During a recent investigation I came across a process communicating with a file path of z:\. Knowing most likely this was a mapped network share I had no idea how to obtain the mapped address. Below are the instructions to pull this information out of the windows registry.
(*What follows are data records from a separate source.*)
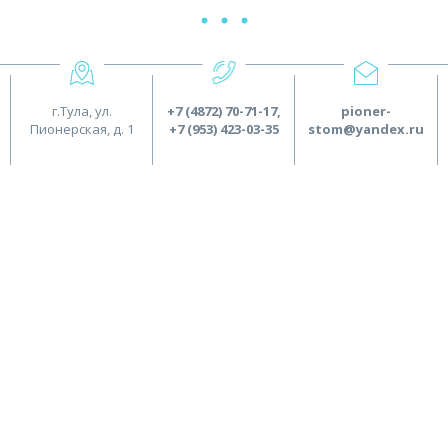
г.Тула, ул.
+7 (4872) 70-71-17
,
pioner-
Пионерская, д. 1
+7 (953) 423-03-35
stom@yandex.ru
First you’ll have to identify the target users SID. You can achieve this with wmic:
wmic useraccount get name,sid
Administrator S-1-5-21-1180699209-877415012-3182924384-500
Guest S-1-5-21-1180699209-877415012-3182924384-501
HomeGroupUser$ S-1-5-21-1180699209-877415012-3182924384-1002Once you have the SID run the following reg query:
reg query "HKEY_USERS\[SID]\Network" /s
HKEY_USERS\[SID]\Network\Y
RemotePath REG_SZ \\server1\share
UserName REG_DWORD 0x0
ProviderName REG_SZ Microsoft Windows Network
ProviderType REG_DWORD 0x20000
ConnectionType REG_DWORD 0x1
DeferFlags REG_DWORD 0x1
HKEY_USERS\[SID]\Network\Z
RemotePath REG_SZ \\server2\temp
UserName REG_DWORD 0x0
ProviderName REG_SZ Microsoft Windows Network
ProviderType REG_DWORD 0x20000
ConnectionType REG_DWORD 0x1
DeferFlags REG_DWORD 0x4You can see the mapped addresses under RemotePath. Hopefully this comes in handy.